(Exercise data)

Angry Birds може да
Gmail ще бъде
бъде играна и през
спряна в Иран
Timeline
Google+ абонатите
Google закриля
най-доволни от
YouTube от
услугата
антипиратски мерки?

(End Exercise data)
(Exercise data)

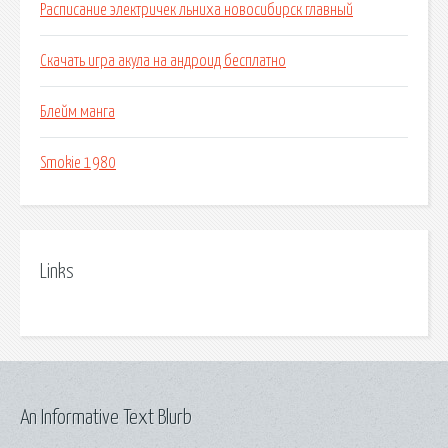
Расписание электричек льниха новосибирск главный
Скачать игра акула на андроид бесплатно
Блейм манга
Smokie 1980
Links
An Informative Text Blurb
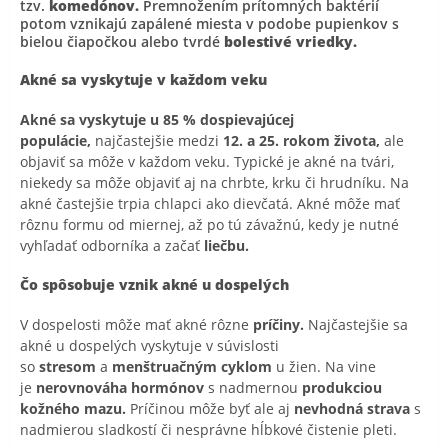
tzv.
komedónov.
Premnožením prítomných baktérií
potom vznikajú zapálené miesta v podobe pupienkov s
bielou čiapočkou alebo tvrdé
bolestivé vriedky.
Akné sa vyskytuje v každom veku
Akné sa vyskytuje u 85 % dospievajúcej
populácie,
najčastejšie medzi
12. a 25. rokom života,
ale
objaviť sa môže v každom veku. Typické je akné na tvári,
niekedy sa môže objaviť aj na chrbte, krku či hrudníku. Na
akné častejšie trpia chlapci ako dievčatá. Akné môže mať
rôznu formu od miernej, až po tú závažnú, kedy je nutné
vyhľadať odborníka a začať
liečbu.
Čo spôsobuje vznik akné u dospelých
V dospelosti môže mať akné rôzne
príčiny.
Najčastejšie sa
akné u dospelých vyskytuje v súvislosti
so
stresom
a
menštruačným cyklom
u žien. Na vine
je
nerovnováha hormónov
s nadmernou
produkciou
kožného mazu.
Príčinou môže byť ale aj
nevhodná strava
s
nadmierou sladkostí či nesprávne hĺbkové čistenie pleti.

(End Exercise data)
(Exercise data)

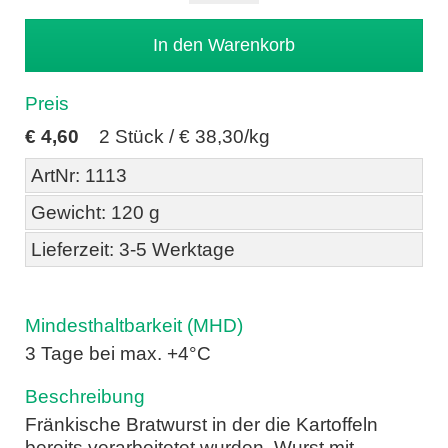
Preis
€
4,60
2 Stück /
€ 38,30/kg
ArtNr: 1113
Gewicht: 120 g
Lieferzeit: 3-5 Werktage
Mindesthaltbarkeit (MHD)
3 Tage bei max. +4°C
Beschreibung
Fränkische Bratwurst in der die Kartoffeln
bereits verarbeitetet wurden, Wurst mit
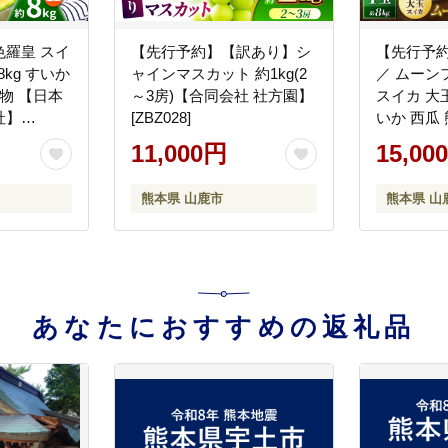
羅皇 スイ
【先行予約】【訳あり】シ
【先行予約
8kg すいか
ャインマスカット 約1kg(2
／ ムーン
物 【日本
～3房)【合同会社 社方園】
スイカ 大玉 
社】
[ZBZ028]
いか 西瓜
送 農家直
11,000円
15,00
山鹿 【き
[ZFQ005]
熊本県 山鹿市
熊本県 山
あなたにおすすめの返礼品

(End Exercise data)

Each line in the entries above, starting at the line with "menštruačným cyklom" and ending at the line with "nadmierou sladkostí či", is to be printed exactly, and only those lines.

Expected answer.
menštruačným cyklom
u žien. Na vine
je
nerovnováha hormónov
s nadmernou
produkciou
kožného mazu.
Príčinou môže byť ale aj
nevhodná strava
s
nadmierou sladkostí či nesprávne hĺbkové čistenie pleti.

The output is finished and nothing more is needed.